Senior dog by Shutterstock.
Senior dog by Shutterstock.

Obesity, unfortunately, is common in older dogs. Although the panting caused by obesity isn’t harmful on its own, being significantly overweight can lead to many other more serious issues. It can exacerbate arthritis and mobility concerns, as well as heart disease and other respiratory ailments.

Pain may cause both panting and trembling. An older dog who pants more may be suffering from back pain or arthritis pain that is impacting his quality of life.

Heart disease and breathing problems such as chronic bronchitis, collapsing trachea, and laryngeal paralysis may lead to panting. Glandular conditions such as Cushing’s disease may cause panting as well. Certain metabolic conditions also may cause both panting and trembling. Brain disease may cause panting and trembling.

Sudden onset of panting may be a sign of a very serious problem.

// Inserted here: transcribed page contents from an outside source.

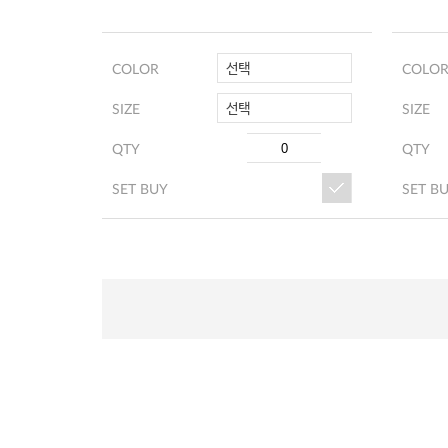
선택
COLOR
COLO
선택
SIZE
SIZE
QTY
QTY
SET BUY
SET B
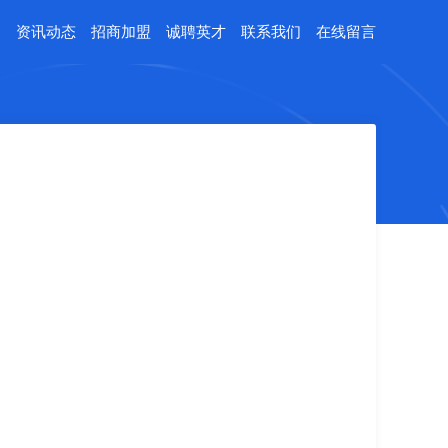
例
资讯动态
招商加盟
诚聘英才
联系我们
在线留言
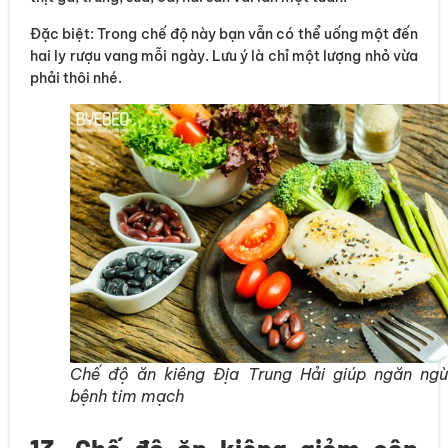
Đặc biệt: Trong chế độ này bạn vẫn có thể uống một đến
hai ly rượu vang mỗi ngày. Lưu ý là chỉ một lượng nhỏ vừa
phải thôi nhé.
Chế độ ăn kiêng Địa Trung Hải giúp ngăn ng
bệnh tim mạch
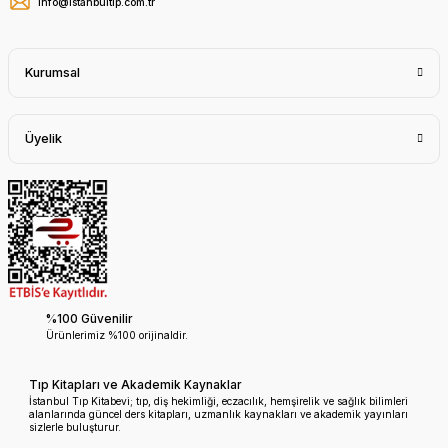
info@istanbultip.com.tr
Kurumsal
Üyelik
%100 Güvenilir
Ürünlerimiz %100 orijinaldir.
Tıp Kitapları ve Akademik Kaynaklar
İstanbul Tıp Kitabevi; tıp, diş hekimliği, eczacılık, hemşirelik ve sağlık bilimleri
alanlarında güncel ders kitapları, uzmanlık kaynakları ve akademik yayınları
sizlerle buluşturur.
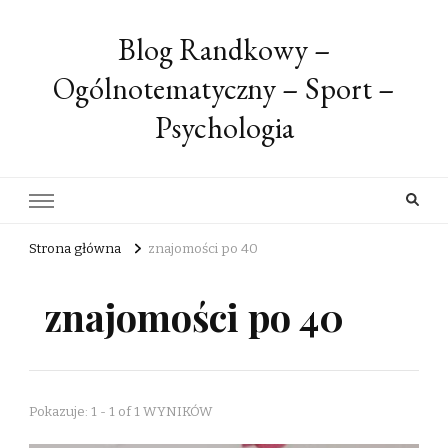
Blog Randkowy –
Ogólnotematyczny – Sport –
Psychologia
Strona główna
znajomości po 40
znajomości po 40
Pokazuje: 1 - 1 of 1 WYNIKÓW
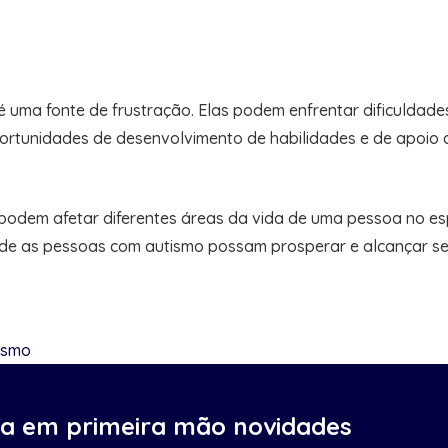
 uma fonte de frustração. Elas podem enfrentar dificuldade
oportunidades de desenvolvimento de habilidades e de apoio
podem afetar diferentes áreas da vida de uma pessoa no esp
onde as pessoas com autismo possam prosperar e alcançar se
tismo
ba em primeira mão novidades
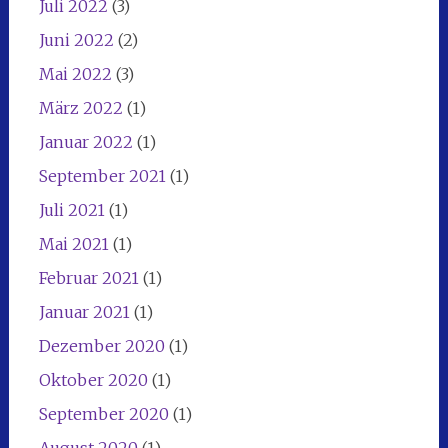
Juli 2022
(3)
Juni 2022
(2)
Mai 2022
(3)
März 2022
(1)
Januar 2022
(1)
September 2021
(1)
Juli 2021
(1)
Mai 2021
(1)
Februar 2021
(1)
Januar 2021
(1)
Dezember 2020
(1)
Oktober 2020
(1)
September 2020
(1)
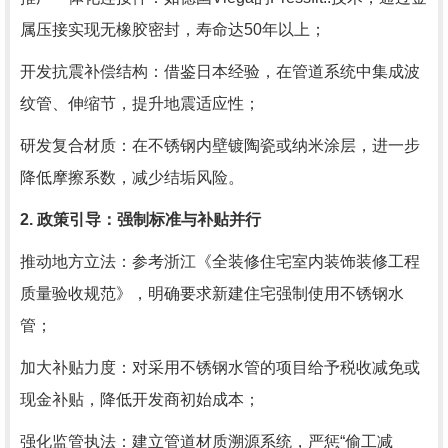
属压接实现无橡胶密封，寿命达50年以上；
开发抗震补偿结构：借鉴日本经验，在管道系统中集成波
纹管、伸缩节，提升地震适应性；
研发复合材质：在不锈钢内壁镀陶瓷或纳米涂层，进一步
降低摩擦系数，减少结垢风险。
2. 政策引导：强制标准与补贴并行
推动地方立法：参考浙江《全装修住宅室内装饰装修工程
质量验收规范》，明确要求新建住宅强制使用不锈钢水
管；
加大补贴力度：对采用不锈钢水管的项目给予税收减免或
现金补贴，降低开发商初始成本；
强化监管执法：建立管道材质溯源系统，严惩“偷工减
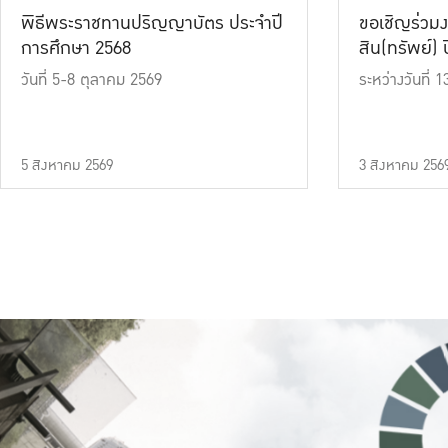
พิธีพระราชทานปริญญาบัตร ประจำปี
ขอเชิญร่วมง
การศึกษา 2568
สิน(ทรัพย์) ปี
วันที่ 5-8 ตุลาคม 2569
ระหว่างวันที่
5 สิงหาคม 2569
3 สิงหาคม 256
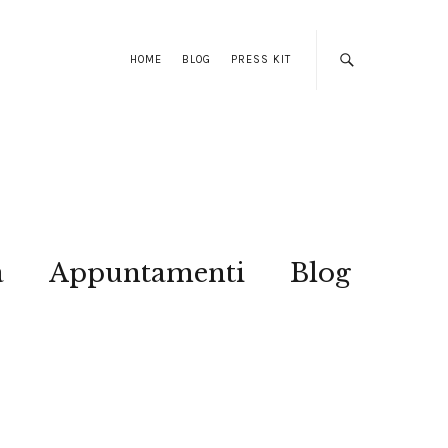
HOME
BLOG
PRESS KIT
a
Appuntamenti
Blog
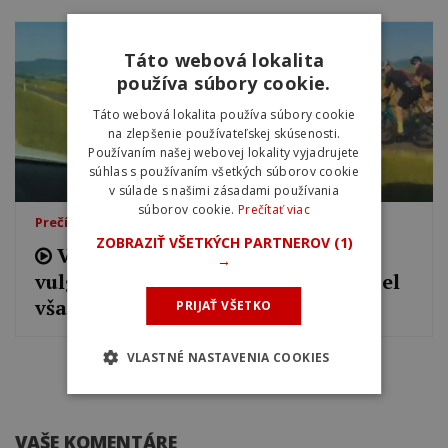
Táto webová lokalita
používa súbory cookie.
Táto webová lokalita používa súbory cookie
na zlepšenie používateľskej skúsenosti.
Používaním našej webovej lokality vyjadrujete
súhlas s používaním všetkých súborov cookie
v súlade s našimi zásadami používania
súborov cookie.
Prečítať viac
Prečítajte si tiež
ZOBRAZIŤ VŠETKÝCH PARTNEROV
(1)
Video: Vodič sa natočil, ako
→
vulgárne vynadal cyklistom. Nevedel
však, že sú to policajti
PRIJAŤ VŠETKO
VLASTNÉ NASTAVENIA COOKIES
VAŠE KOMENTÁRE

Panting is a common — and sometimes the only — symptom of gastric dilatation with volvulus, also known as GDV and bloat. This condition, which is most common in older, large dogs, is an emergency of the highest order, and it can cause death in hours if not treated appropriately.

Finally, cognitive decline should be considered as a cause of panting in elderly dogs. Panting caused by dementia may occur primarily at night and may be accompanied by restlessness and movement of the dog to atypical areas of the home. However, if your dog suddenly starts exhibiting these behaviors, remember that bloat also occurs most often at night and may trigger restlessness.

Although much of the panting and trembling done by older dogs has a benign cause, there is no guarantee that such behaviors in an elderly dog are harmless. Any owner of an elderly dog who pants or trembles should have a vet evaluate his pet.